Hypocrisy and losing leftist friends

What irritates me most about the out-of-the-blue attack that someone I thought was a friend leveled against me is the hypocrisy behind it.

In 2016, when Trump took office, I lost two friends. One was a NeverTrumper who decided that his conservative values mattered less than his personal distaste for Trump, so he voted for Hillary. Another, to his credit, was at least a hardcore lefty. I didn’t drop either of them. Both felt that they could no longer have any social dealings with someone who supported a bantam rooster of a man who nevertheless believed in traditional American values and never strayed from the Constitution.
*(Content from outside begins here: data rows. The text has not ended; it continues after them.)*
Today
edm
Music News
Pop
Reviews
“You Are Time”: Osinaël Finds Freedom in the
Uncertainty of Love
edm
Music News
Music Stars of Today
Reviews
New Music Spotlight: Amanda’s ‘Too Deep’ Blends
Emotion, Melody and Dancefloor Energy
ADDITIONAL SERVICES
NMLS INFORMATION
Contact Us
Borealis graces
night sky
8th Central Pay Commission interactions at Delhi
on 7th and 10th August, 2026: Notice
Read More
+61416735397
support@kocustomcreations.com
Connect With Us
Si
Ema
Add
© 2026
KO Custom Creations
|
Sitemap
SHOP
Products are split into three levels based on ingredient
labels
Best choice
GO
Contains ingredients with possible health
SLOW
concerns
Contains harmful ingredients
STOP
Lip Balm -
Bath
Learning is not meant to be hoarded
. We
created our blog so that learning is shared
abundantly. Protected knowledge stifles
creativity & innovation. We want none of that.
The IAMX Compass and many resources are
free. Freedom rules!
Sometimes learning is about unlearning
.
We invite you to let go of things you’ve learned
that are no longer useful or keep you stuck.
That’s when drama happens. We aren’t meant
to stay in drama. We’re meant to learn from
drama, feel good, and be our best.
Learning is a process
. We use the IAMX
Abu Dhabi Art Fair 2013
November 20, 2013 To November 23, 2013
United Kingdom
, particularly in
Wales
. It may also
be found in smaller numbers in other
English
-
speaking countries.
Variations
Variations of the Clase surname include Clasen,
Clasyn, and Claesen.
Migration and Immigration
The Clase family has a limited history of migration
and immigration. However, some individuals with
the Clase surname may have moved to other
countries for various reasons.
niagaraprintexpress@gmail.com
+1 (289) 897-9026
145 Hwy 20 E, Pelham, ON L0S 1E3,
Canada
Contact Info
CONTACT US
There was one leftist, however, with whom I did stay friends for the past four years — although, admittedly, my relocating meant that our communications were substantially diminished. We raised our kids together, hung out together, shared sorrows and joys together, and I certainly considered her one of my closest and most important friends. I knew she was a leftist; she knew I was a conservative, but we kept politics out of it.

That is, until Wednesday evening when, completely out of the blue, I received a text from her: “I hold you personally responsible for what happened in Washington because you’ve been feeding people the fairytale about the election.”

The text was so out-of-the-blue, especially from a person whose self-image is defined entirely by seeing herself as “nice,” that I asked if it was a hack. No, it wasn’t. I asked her, therefore, never to contact me again.

Did I overreact? I don’t think so. It would have been one thing if she had tweeted that she was sad about events and worried that people talking about election fraud were what led to it. Or if she had asked me a question about events. But to hold me “personally responsible” — well, that was different. A friend of mine understood. It was, she said, as if a good Christian friend suddenly turns to you, out of the blue, and calls you a “dirty k**e.” Some things are so vicious and extreme that there is no walking them back. Those words sever all ties.

So that’s the set-up. I’ve severed contact and, while I feel a sense of loss because the friendship was a good one for 20 years, I also want to fulminate here about her utter hypocrisy. Because, while she and I didn’t talk politics, I saw on her Facebook page what was happening over the past few years.

She was out on the streets with her stupid little vagina hat protesting Trump’s inauguration.

She used her Facebook page regularly to launch attacks on Trump, escalating this as the election neared.

I seem to recall her using her Facebook page to protest Trump putting kids in cages, although she never had a problem with that during Obama’s years.

She was totally copacetic about the violent conduct during and after the Kavanaugh confirmation hearings, including leftists storming the Capitol and trying to break down the doors to the Supreme Court. If I remember correctly she actively supported Blowsy-Frauds claims against Kavanaugh, despite the fact that no one could corroborate them and they suffered from so many internal contradictions it was impossible for them to be true.

And this past year, on Facebook, this white collar, stay-at-home worker fully supported the lockdowns that created terrible desperation amongst people who watched Democrat politicians reduce them to penury.

She supported the Black Lives Matter marches. Her response to the riots, the lootings, the beatings, the statue destruction, or the more than a dozen murders that happened under the BLM banner was to attack the NRA. Nor, despite her support for the economy and life-destroying lockdown, did she feel very troubled by thousands of people leaving their homes to riot and loot. When BLM hit D.C., she was quiet about the effort to burn history St. John’s church and the attempts to storm the White House. She didn’t mourn a single life lost during riots that caused billions of dollars in damages and primarily destroyed black businesses.

And of course, she believed the Russia hoax that was the foundational lie justifying all the other behavior to which she either actively or passively gave her support.

But now, because of an election that violated every anti-fraud protocol and that resulted in statistically impossible numbers, suddenly I’m responsible for the fact that people entered the Capitol after the police opened the doors and welcomed them in.  And I’m responsible for the fact that one of those police officers murdered an unarmed Air Force veteran in cold blood. And yes, I know Ms. Babbitt crawled in through one of the smashed windows, but with everyone else pouring in, why should she think that this was anything other than a way to enter if you could reach the front door? Despite this cold-blooded murder, my one-time friend isn’t demanding that anyone defund the Capitol police.

So it’s not just that this erstwhile friend struck me out of the blue that irritates me. It’s the utter hypocrisy of a person who has, for four years, actively or passively supported every form of violence and divisiveness the left had to offer against a duly elected president. I held my tongue because I valued our friendship. She was unable to do so, meaning that I apparently misunderstood all these years the value that she placed on our long relationship.

I guess I should be grateful for the clarity. We’re all going to be getting a lot of clarity in the coming weeks, months, and years.